# [What is expected]
Repeat only the lines below from the one that contains "Locate an element on the screen." through the final line, exactly. Omit pictures.

• • • •

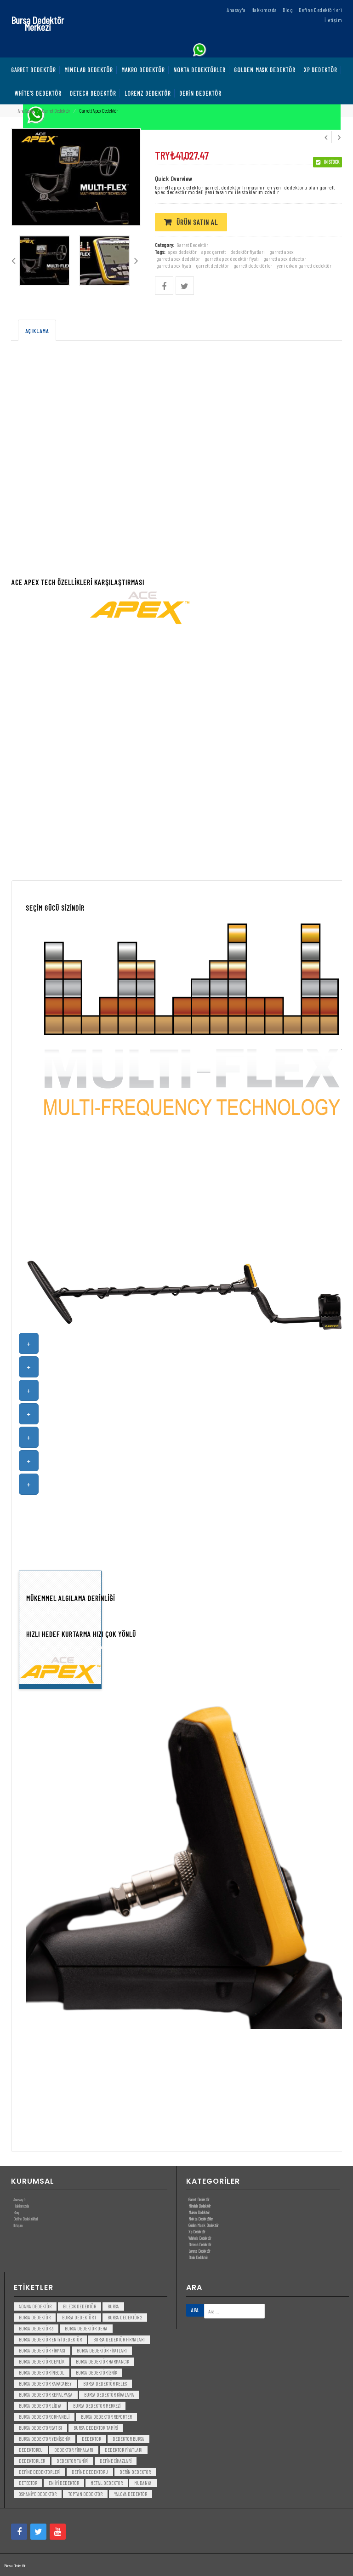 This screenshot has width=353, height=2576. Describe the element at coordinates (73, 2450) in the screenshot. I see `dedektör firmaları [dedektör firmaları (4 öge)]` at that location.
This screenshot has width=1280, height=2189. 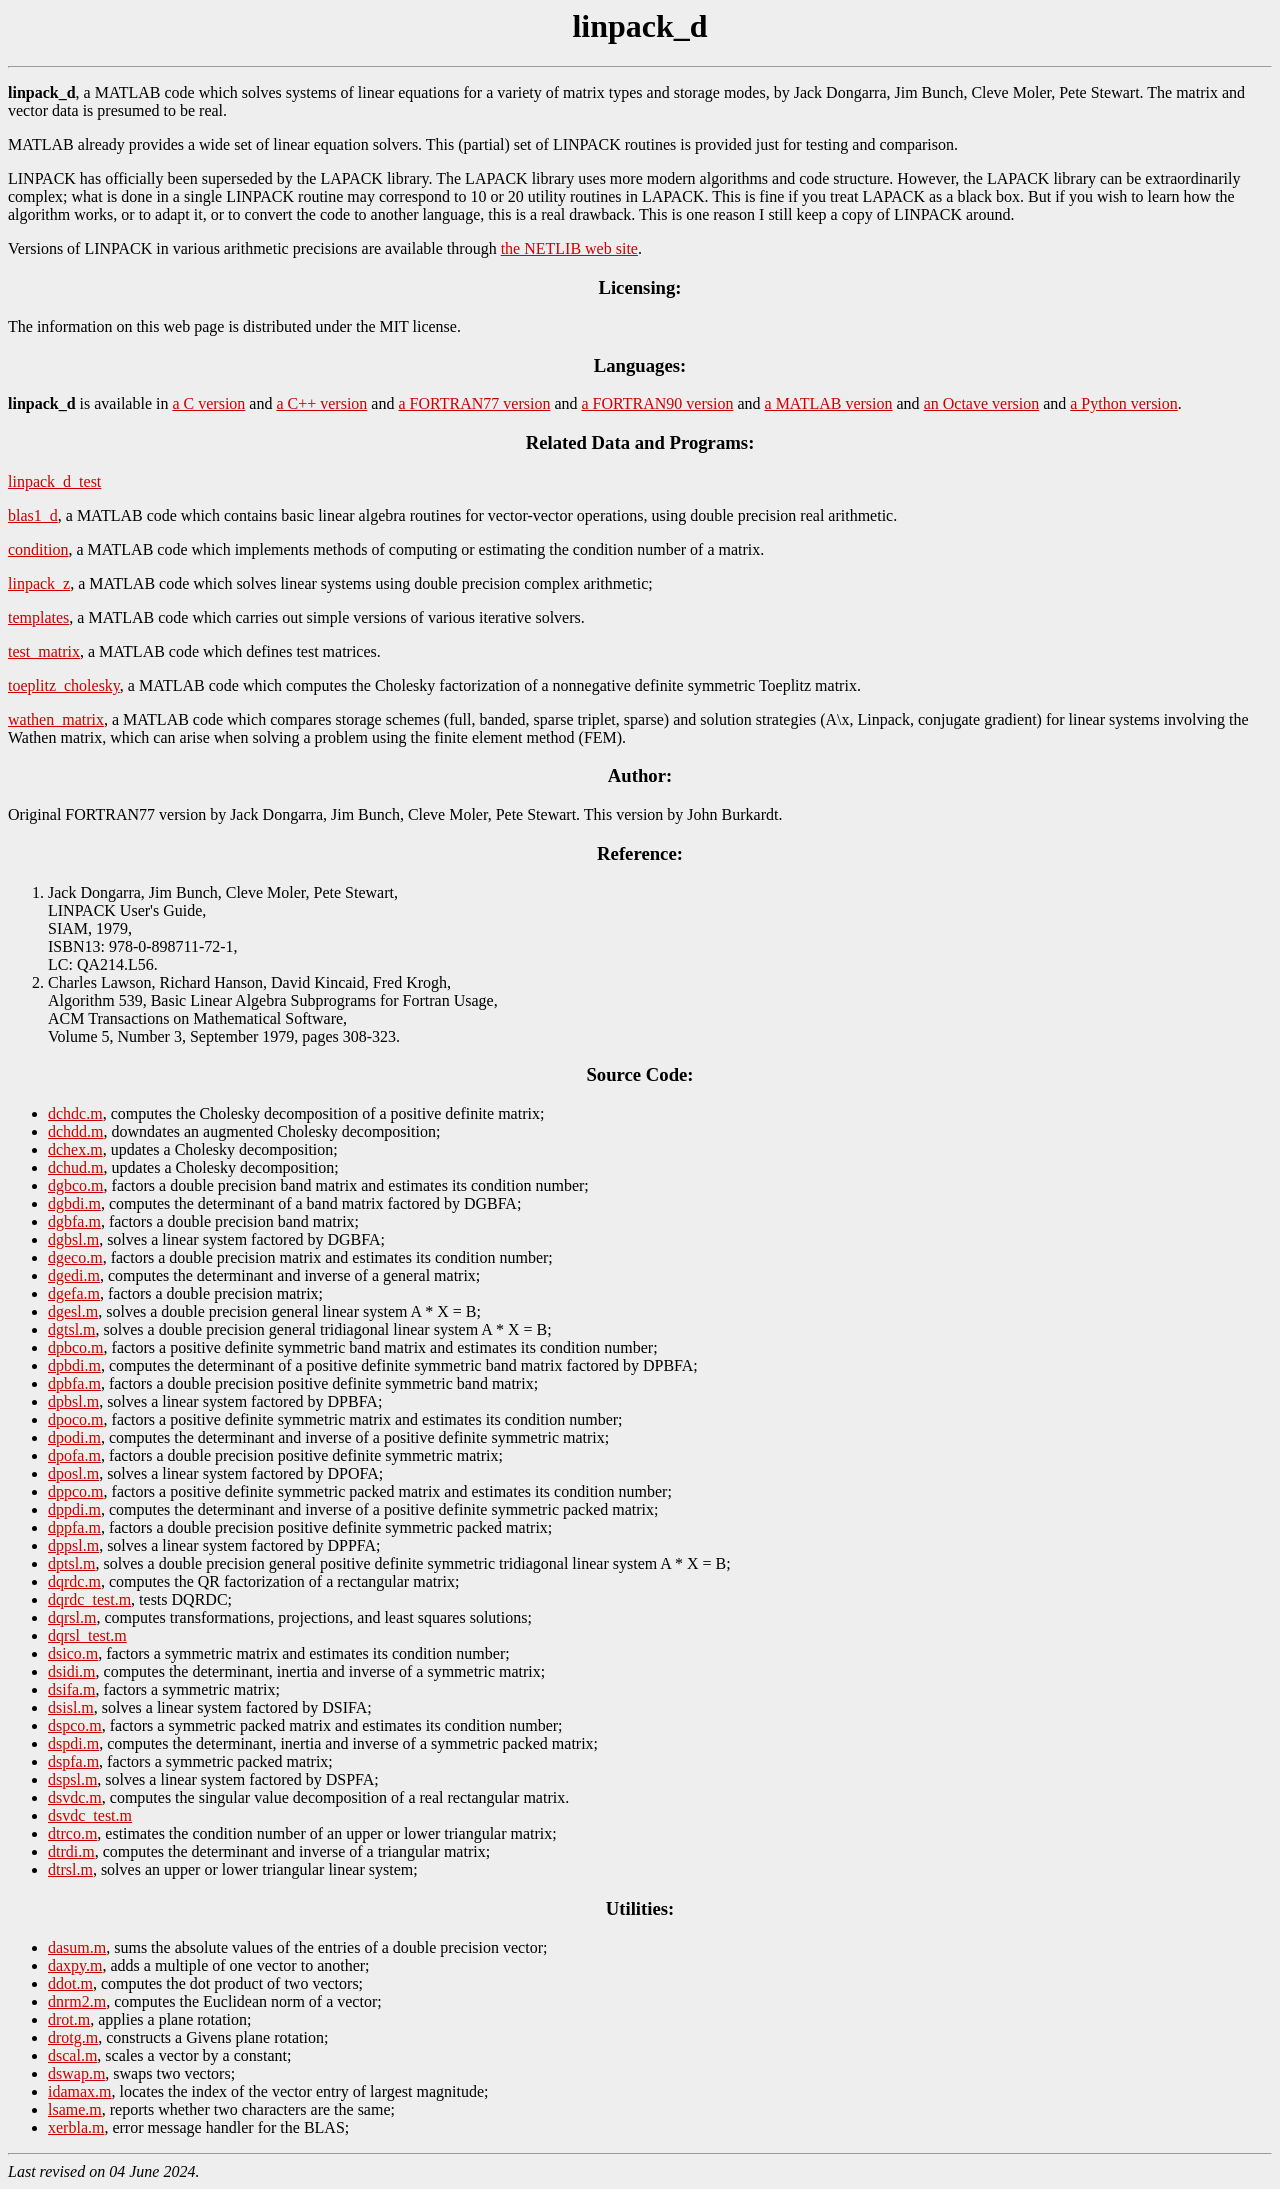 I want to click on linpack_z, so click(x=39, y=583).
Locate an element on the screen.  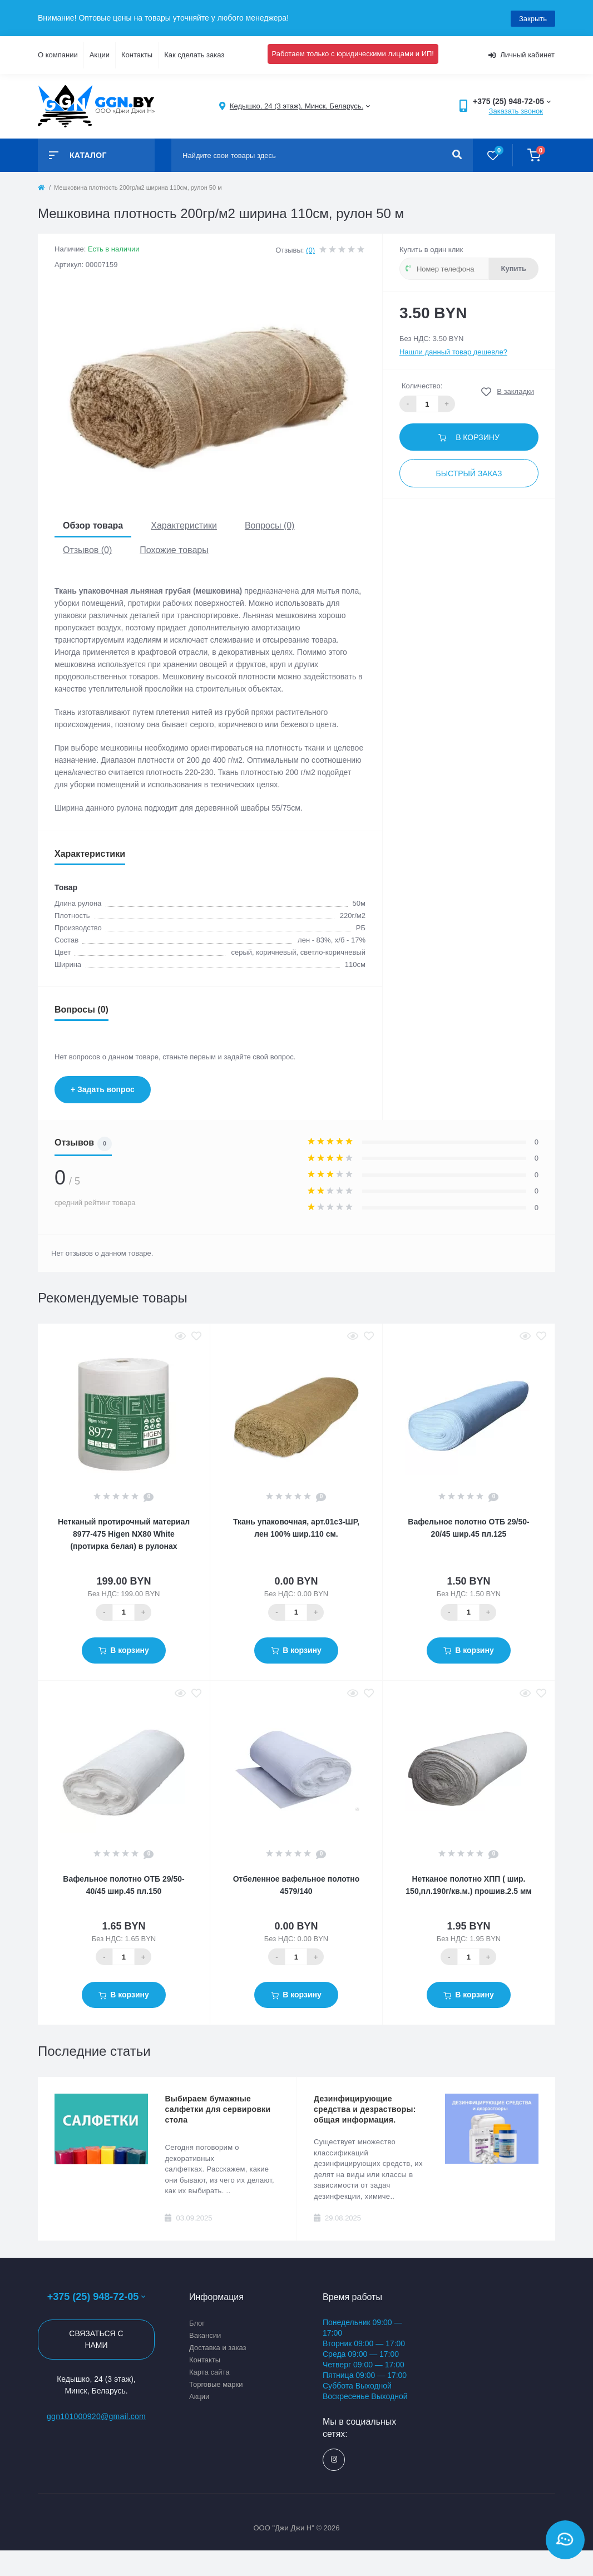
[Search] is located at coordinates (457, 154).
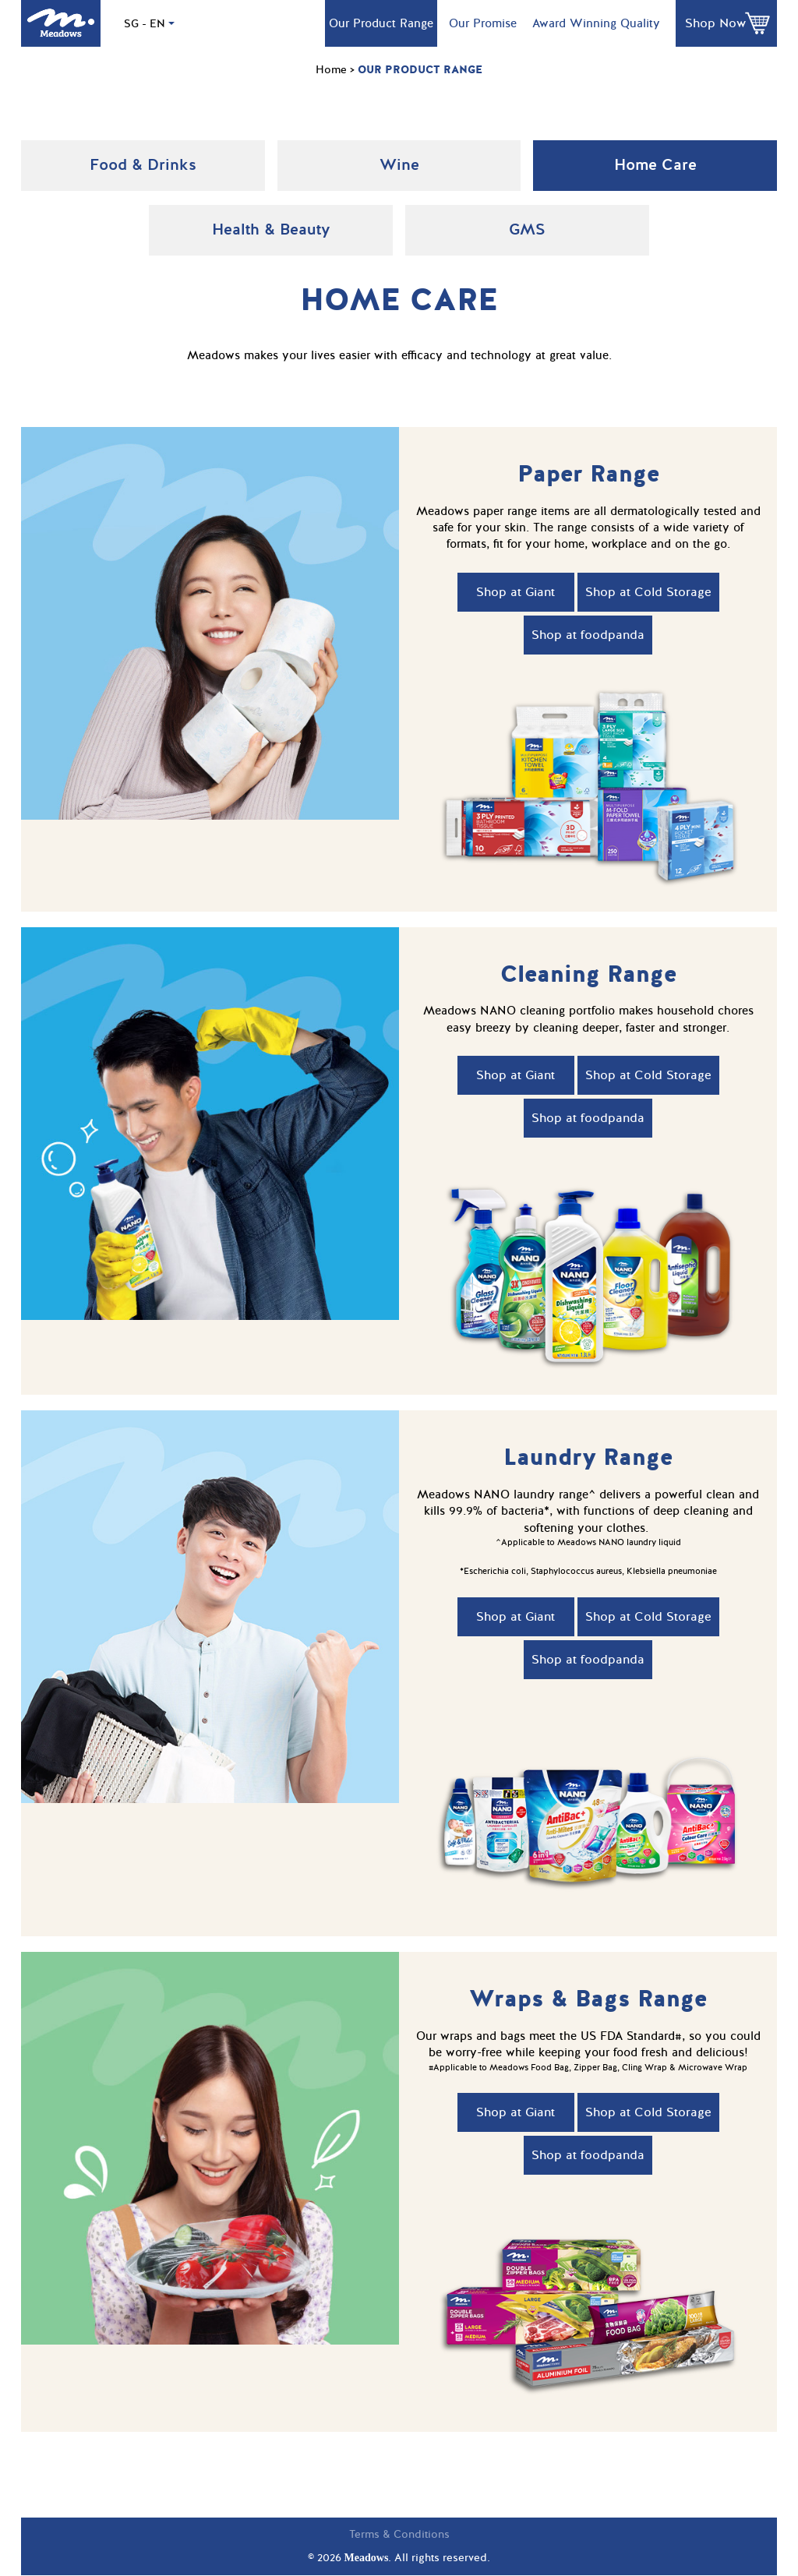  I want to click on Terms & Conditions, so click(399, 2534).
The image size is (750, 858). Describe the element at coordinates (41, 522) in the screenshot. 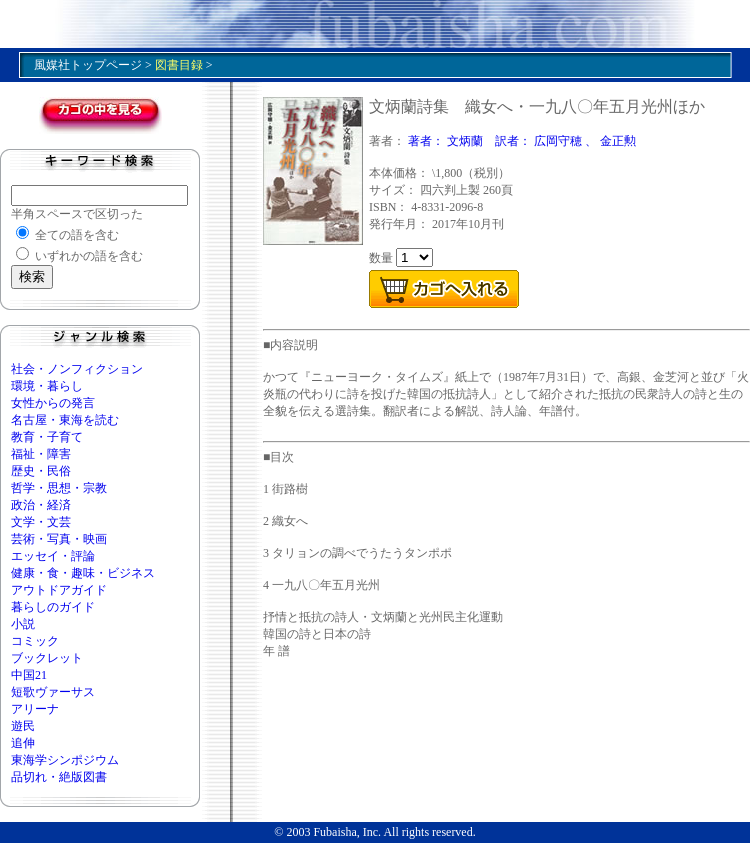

• • • •

# [Reply to the exercise]
Locate an element on the screen.  
[Search] is located at coordinates (457, 154).
  I want to click on Terms & Conditions, so click(399, 2534).
The image size is (750, 858). Describe the element at coordinates (41, 522) in the screenshot. 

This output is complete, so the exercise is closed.